福博出会い橋。手前が天神。橋の向こう側が中洲。(写真提供:福岡市)
このダイブは翌年の優勝まで続いたが、危険だと福岡市が禁止してからは、元の屋根の姿に戻った。
かつて阪神が優勝したときの、道頓堀川に掛かる戎橋ダイブから派生したものだろうが、生で見ていてホントに楽しかった。
元がお祭り好きの博多っ子である。
街中が喜びに溢れ、出会う人すべてが友人知己のような一体感が肌で感じられた。
この優勝以来、ペナントレースが佳境を迎える時期になると、街中の商店街やデパートが応援歌を流し、タクシー、バスの運転手から宅配便に至るまで、ホークスの法被(はっぴ)を着て応援体制を取るようになった。

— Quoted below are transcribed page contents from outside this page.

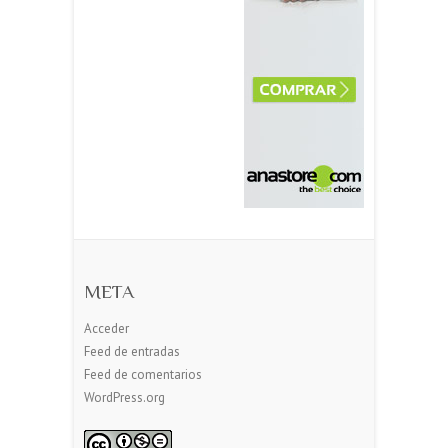
META
Acceder
Feed de entradas
Feed de comentarios
WordPress.org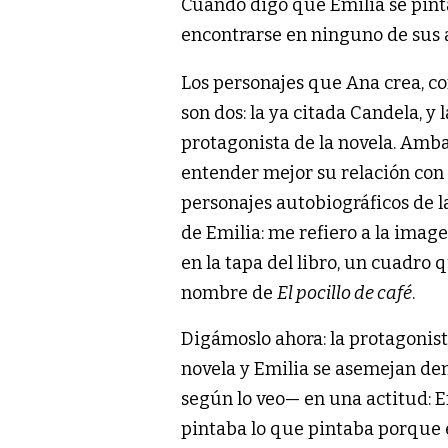
Cuando digo que Emilia se pint
encontrarse en ninguno de sus 
Los personajes que Ana crea, co
son dos: la ya citada Candela, y l
protagonista de la novela. Amb
entender mejor su relación con 
personajes autobiográficos de l
de Emilia: me refiero a la imag
en la tapa del libro, un cuadro q
nombre de
El pocillo de café
.
Digámoslo ahora: la protagonist
novela y Emilia se asemejan d
según lo veo— en una actitud: E
pintaba lo que pintaba porque 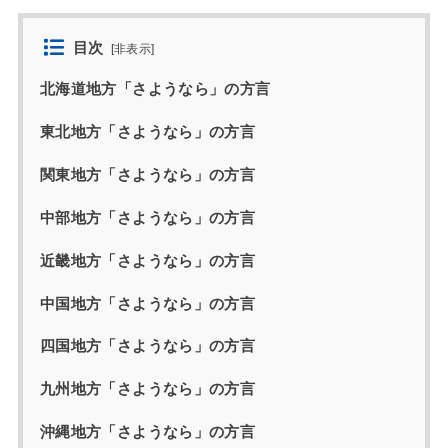
目次
[
非表示
]
北海道地方「さようなら」の方言
東北地方「さようなら」の方言
関東地方「さようなら」の方言
中部地方「さようなら」の方言
近畿地方「さようなら」の方言
中国地方「さようなら」の方言
四国地方「さようなら」の方言
九州地方「さようなら」の方言
沖縄地方「さようなら」の方言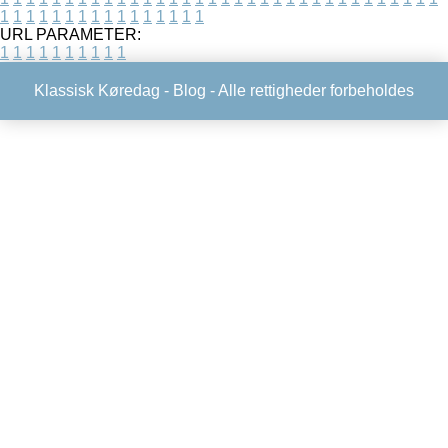
1
1
1
1
1
1
1
1
1
1
1
1
1
1
1
1
URL PARAMETER:
1
1
1
1
1
1
1
1
1
1
Klassisk Køredag -
Blog
- Alle rettigheder forbeholdes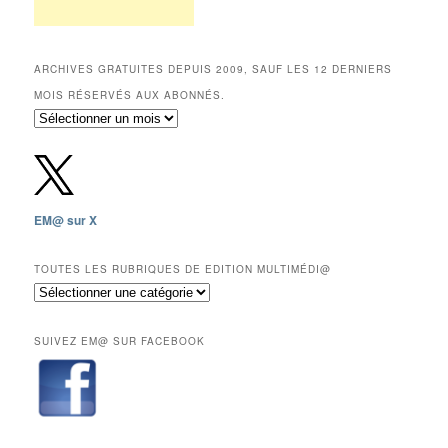
ARCHIVES GRATUITES DEPUIS 2009, SAUF LES 12 DERNIERS
MOIS RÉSERVÉS AUX ABONNÉS.
Archives
gratuites
depuis
2009,
sauf
les
EM@ sur X
12
derniers
mois
TOUTES LES RUBRIQUES DE EDITION MULTIMÉDI@
réservés
Toutes
aux
les
abonnés.
rubriques
SUIVEZ EM@ SUR FACEBOOK
de
Edition
Multimédi@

それは、現在の「鷹の祭典」にまで受け継がれて、今日に至っている。
中日相手に、あっさりと日本一。常勝チームへの一歩を踏み出す。
そして迎えた日本シリーズ。
相手は、星野仙一監督率いる中日ドラゴンズだった。
第1戦は福岡で、先発・工藤公康の完封勝利で幕を開けた。
1勝1敗で名古屋ドームへ。
中日には前年までホークスにいた武田一浩がいた。
しかし、ホークス打線は中日・武田一浩をあっさり攻略。
福岡に帰って来ないまま、第5戦で日本一を決めた。
MVP は、秋山幸二だった。
こうして、九州でこよなく愛される球団となったはずのホークスだったが、その後、次々と試練に見舞われることになる。
そのお話は、また次の機会にしよう。